Work request
Search the data below, and report every line in which "expander" occurs.

Material for the task
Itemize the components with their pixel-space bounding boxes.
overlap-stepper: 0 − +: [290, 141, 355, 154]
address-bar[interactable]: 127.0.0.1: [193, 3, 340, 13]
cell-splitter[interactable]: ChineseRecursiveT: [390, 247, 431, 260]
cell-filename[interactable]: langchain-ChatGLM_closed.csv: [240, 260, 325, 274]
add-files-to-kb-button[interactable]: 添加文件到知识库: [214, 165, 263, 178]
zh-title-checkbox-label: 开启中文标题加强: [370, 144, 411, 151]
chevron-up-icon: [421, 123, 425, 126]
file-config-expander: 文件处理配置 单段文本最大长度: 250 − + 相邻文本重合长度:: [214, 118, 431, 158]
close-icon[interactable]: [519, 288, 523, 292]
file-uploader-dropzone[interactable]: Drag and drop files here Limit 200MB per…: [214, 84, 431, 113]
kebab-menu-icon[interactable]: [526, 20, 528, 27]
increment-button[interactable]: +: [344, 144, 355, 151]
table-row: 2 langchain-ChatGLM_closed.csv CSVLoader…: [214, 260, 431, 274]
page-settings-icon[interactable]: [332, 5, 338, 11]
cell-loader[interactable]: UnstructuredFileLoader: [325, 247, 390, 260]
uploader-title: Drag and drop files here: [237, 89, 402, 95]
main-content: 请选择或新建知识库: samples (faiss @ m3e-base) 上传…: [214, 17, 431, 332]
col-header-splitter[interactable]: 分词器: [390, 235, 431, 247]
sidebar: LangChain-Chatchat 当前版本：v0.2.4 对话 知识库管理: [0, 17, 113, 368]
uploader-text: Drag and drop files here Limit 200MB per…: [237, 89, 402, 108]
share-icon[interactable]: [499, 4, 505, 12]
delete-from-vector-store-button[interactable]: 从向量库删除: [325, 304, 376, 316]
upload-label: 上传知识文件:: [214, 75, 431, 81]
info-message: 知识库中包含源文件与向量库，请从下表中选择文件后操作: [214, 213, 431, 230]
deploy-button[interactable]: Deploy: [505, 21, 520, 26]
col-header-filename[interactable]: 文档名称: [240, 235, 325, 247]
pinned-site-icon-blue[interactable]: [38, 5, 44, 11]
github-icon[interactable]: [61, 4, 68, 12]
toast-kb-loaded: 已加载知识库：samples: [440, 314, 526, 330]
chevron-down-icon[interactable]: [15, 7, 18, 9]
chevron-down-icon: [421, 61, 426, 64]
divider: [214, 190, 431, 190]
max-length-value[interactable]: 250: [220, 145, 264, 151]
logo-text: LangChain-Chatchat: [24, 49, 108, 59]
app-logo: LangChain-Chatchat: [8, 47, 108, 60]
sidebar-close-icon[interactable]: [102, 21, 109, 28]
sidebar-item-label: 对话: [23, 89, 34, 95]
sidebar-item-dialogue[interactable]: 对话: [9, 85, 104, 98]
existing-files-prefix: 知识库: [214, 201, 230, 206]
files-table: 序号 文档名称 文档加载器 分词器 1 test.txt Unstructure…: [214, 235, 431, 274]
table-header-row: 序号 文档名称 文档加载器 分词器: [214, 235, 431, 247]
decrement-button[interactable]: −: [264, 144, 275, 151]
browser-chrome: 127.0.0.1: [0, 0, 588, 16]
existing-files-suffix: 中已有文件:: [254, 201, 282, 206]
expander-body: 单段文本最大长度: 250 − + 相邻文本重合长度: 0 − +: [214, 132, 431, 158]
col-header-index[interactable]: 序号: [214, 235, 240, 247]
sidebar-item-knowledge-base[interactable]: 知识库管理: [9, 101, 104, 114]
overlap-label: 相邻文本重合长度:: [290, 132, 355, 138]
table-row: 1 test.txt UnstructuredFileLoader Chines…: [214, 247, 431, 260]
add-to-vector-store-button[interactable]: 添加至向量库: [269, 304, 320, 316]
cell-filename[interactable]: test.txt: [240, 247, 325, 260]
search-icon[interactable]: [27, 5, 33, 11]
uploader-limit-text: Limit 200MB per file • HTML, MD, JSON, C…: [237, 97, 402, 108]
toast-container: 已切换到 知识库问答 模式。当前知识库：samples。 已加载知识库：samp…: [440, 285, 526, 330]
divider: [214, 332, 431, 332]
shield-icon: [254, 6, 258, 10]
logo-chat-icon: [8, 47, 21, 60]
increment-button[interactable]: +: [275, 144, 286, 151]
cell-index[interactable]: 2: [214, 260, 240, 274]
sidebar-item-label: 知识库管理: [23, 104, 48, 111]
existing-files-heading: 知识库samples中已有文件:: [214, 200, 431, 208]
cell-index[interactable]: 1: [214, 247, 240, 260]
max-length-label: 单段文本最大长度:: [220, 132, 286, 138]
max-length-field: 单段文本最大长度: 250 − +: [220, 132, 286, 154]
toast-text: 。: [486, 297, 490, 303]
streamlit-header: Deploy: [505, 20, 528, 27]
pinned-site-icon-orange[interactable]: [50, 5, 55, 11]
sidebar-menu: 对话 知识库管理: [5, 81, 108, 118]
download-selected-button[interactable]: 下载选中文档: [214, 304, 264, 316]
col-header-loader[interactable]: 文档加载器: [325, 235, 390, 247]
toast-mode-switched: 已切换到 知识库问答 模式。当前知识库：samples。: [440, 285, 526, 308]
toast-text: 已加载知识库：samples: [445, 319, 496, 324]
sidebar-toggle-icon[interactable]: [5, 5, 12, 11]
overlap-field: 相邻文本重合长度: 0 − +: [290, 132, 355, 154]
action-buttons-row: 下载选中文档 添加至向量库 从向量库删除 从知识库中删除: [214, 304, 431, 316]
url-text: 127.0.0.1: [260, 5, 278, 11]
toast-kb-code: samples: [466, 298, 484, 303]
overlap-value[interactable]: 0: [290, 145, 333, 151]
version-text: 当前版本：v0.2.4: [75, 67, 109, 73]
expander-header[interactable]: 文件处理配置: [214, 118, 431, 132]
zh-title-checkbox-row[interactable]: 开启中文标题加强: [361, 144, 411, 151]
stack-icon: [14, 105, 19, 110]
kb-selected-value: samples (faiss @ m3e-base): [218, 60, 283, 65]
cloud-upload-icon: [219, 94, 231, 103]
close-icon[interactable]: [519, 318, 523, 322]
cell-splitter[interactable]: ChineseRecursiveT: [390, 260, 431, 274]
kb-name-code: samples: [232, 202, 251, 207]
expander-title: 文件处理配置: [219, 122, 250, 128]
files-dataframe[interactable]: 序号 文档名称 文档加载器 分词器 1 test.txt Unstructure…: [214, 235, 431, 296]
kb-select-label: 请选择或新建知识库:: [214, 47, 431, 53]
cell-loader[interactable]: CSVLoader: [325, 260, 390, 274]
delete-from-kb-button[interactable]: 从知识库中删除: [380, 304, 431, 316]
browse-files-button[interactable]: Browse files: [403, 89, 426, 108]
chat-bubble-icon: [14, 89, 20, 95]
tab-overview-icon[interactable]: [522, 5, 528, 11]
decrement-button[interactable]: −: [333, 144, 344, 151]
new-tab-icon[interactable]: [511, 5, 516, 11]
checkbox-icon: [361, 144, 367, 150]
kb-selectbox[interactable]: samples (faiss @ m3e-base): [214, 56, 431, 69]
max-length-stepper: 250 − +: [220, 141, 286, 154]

Result
file-config-expander: 文件处理配置 单段文本最大长度: 250 − + 相邻文本重合长度:: [214, 118, 431, 158]
expander-body: 单段文本最大长度: 250 − + 相邻文本重合长度: 0 − +: [214, 132, 431, 158]
expander-header[interactable]: 文件处理配置: [214, 118, 431, 132]
expander-title: 文件处理配置: [219, 122, 250, 128]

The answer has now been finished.